Problem requirements :: Which lines below contain the word "modal"? Copy each of them.

[Document layout analysis data]

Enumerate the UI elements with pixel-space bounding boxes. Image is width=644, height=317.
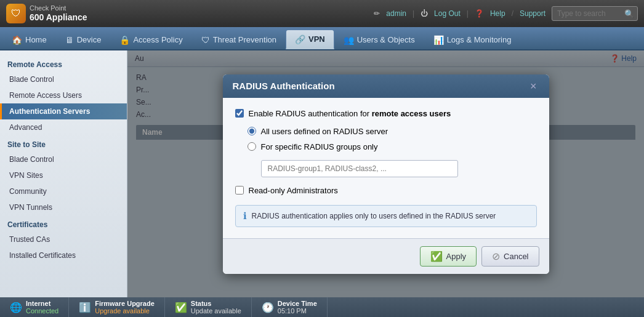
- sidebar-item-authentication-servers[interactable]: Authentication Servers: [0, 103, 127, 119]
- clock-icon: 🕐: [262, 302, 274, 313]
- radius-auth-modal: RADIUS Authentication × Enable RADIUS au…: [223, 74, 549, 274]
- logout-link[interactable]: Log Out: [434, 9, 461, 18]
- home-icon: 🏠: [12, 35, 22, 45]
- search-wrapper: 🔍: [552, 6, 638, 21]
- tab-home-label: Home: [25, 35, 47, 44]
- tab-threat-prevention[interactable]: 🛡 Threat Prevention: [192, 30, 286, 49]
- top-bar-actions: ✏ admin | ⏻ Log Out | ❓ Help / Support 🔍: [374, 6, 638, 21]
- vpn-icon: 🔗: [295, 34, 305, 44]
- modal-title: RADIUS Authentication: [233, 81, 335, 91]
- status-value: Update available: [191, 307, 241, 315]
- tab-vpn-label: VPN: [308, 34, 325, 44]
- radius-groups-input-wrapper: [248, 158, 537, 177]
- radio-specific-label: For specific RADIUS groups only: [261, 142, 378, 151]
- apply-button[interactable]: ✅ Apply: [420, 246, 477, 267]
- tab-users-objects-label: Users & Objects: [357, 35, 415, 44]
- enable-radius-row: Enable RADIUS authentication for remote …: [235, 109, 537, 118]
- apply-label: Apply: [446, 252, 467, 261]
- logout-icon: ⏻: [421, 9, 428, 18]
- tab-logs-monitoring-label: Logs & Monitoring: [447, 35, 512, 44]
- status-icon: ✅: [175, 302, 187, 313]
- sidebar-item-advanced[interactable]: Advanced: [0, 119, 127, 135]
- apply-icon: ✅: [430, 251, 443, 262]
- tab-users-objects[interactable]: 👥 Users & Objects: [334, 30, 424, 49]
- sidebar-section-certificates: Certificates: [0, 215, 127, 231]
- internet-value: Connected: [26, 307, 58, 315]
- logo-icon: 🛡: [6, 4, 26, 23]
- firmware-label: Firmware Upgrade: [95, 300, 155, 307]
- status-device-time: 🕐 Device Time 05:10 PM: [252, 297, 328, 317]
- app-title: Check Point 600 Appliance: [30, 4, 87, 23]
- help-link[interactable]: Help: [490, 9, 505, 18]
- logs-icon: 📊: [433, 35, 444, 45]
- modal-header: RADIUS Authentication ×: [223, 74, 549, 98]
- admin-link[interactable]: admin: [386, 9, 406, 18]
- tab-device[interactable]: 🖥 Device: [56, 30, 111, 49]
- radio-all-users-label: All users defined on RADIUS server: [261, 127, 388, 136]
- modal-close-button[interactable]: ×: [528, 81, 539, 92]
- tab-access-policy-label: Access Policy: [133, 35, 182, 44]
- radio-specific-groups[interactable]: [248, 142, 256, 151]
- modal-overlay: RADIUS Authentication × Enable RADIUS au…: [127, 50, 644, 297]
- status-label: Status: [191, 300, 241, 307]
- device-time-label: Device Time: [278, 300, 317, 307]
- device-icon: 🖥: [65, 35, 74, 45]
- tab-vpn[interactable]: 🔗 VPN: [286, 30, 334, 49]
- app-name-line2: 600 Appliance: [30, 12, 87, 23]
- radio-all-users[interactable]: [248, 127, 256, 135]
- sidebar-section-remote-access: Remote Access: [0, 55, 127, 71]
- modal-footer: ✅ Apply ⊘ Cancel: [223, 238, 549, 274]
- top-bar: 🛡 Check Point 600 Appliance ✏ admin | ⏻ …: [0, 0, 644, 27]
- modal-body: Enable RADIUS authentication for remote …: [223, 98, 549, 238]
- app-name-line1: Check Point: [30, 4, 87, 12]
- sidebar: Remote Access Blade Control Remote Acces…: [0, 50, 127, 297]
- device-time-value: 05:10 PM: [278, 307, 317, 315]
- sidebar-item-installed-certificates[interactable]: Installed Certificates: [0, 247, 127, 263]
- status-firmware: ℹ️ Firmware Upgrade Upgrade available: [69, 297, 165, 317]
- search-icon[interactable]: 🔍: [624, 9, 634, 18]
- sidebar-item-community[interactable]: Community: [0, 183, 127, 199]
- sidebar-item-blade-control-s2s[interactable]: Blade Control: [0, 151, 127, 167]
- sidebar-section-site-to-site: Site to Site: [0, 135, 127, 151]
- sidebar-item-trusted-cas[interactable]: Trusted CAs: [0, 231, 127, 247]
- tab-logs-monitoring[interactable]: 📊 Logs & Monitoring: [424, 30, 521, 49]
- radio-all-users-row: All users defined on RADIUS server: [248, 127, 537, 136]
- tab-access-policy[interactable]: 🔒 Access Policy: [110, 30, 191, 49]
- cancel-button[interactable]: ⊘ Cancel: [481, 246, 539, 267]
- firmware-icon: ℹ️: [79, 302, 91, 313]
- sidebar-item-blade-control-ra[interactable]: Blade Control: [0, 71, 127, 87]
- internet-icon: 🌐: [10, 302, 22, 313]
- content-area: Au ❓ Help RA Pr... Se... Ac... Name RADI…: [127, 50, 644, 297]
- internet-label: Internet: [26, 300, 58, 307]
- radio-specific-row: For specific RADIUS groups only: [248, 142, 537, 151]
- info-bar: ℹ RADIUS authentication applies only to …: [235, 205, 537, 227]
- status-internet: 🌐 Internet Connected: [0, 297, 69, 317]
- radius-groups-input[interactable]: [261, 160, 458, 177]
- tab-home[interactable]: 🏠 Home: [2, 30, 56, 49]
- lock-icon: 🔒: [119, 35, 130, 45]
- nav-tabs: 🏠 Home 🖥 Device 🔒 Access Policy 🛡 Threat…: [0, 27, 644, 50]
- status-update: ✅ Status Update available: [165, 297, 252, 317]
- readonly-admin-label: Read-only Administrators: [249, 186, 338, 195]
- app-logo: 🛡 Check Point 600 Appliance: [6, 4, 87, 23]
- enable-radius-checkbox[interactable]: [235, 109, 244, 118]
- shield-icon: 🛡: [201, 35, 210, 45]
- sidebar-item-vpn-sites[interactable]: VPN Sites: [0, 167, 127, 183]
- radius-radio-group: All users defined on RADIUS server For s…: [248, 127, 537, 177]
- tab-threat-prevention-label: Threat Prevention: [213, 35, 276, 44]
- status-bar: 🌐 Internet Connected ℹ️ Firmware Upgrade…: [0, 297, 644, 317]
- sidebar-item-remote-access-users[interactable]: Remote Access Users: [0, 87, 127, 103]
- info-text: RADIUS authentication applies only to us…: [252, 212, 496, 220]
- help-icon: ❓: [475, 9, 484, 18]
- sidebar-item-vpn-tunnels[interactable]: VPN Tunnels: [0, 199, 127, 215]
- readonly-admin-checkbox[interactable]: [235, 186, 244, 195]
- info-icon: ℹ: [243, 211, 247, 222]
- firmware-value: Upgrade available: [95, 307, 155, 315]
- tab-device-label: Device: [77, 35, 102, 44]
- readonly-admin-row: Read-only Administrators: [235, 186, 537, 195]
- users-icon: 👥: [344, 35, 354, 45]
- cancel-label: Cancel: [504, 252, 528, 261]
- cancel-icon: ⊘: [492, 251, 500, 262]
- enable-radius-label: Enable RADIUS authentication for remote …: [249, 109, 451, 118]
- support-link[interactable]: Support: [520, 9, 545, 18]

---

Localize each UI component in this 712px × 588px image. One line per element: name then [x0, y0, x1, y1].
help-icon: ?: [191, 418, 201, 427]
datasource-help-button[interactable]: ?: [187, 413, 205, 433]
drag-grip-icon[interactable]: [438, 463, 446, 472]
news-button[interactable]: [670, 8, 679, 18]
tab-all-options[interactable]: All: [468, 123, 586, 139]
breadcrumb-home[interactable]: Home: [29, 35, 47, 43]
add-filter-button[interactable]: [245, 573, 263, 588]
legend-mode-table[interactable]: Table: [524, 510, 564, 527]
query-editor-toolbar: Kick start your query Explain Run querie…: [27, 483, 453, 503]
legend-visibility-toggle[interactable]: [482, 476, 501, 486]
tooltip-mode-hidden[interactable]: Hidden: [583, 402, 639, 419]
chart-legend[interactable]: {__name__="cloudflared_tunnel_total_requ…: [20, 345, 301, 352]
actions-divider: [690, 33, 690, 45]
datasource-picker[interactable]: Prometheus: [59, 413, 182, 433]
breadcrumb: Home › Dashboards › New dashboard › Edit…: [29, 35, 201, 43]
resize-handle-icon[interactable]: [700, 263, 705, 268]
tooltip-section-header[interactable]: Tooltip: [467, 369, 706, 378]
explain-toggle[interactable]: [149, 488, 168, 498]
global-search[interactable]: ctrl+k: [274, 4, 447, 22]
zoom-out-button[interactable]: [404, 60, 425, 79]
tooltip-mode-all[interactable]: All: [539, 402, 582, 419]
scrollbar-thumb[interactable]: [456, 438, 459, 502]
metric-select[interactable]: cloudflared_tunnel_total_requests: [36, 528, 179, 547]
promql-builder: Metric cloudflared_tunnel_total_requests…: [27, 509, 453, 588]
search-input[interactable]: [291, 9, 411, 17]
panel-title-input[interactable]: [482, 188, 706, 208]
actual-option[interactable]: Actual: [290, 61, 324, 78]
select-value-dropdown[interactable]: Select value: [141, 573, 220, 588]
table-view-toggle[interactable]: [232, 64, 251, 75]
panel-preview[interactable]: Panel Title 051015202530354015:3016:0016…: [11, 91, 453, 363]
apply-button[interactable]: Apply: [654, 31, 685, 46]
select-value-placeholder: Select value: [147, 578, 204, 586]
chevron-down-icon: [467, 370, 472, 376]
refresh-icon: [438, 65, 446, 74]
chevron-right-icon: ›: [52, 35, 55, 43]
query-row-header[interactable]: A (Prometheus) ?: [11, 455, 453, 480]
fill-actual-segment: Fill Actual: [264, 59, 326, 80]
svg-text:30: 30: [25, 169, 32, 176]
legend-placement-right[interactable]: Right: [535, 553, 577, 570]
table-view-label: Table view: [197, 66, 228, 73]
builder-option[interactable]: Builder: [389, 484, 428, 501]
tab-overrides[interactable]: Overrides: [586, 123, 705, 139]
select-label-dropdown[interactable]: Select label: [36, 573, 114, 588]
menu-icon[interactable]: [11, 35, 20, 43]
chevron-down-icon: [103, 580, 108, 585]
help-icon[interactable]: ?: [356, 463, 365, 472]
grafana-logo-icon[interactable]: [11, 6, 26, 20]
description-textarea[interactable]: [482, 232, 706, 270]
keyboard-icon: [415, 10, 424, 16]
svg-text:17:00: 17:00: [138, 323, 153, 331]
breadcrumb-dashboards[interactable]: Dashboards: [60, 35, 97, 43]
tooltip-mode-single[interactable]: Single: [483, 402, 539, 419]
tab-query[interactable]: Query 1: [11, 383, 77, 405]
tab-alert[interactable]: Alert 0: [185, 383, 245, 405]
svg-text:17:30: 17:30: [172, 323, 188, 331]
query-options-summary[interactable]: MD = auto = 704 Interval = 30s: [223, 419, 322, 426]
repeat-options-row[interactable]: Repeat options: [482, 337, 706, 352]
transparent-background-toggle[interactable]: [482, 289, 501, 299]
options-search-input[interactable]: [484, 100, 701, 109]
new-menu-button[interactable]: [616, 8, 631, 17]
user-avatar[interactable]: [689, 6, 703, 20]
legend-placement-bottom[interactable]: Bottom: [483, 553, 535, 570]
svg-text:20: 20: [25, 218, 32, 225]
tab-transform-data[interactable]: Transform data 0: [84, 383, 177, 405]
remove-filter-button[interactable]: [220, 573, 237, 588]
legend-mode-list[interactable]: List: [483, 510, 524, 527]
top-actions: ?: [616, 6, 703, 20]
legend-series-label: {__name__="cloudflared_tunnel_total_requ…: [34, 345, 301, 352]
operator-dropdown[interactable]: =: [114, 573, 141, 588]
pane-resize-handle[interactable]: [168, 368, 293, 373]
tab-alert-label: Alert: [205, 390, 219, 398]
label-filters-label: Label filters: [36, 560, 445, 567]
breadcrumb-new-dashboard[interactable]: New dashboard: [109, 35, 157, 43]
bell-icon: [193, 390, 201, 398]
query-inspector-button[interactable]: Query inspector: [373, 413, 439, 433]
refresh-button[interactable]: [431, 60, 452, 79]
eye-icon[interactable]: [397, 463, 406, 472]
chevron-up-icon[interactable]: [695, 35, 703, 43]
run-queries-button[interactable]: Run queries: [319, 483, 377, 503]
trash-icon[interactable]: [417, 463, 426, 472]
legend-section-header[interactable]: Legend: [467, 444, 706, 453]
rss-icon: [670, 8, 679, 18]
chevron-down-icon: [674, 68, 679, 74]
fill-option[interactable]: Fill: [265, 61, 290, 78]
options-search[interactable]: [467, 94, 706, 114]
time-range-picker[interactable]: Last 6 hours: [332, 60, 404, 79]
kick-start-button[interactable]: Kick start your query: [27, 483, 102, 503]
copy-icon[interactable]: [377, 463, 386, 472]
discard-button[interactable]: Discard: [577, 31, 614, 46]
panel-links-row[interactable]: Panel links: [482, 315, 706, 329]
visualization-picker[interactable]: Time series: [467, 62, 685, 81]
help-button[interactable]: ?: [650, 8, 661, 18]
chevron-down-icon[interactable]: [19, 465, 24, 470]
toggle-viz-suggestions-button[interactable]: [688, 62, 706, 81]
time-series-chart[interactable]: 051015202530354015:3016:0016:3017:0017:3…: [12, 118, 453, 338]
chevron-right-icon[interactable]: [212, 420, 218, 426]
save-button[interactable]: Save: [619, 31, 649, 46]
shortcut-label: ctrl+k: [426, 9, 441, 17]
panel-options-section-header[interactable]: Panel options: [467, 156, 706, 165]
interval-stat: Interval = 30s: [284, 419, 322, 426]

Response ::
- radius-auth-modal: RADIUS Authentication × Enable RADIUS au…: [223, 74, 549, 274]
- modal-title: RADIUS Authentication: [233, 81, 335, 91]
- modal-header: RADIUS Authentication ×: [223, 74, 549, 98]
- modal-close-button[interactable]: ×: [528, 81, 539, 92]
- modal-overlay: RADIUS Authentication × Enable RADIUS au…: [127, 50, 644, 297]
- modal-footer: ✅ Apply ⊘ Cancel: [223, 238, 549, 274]
- modal-body: Enable RADIUS authentication for remote …: [223, 98, 549, 238]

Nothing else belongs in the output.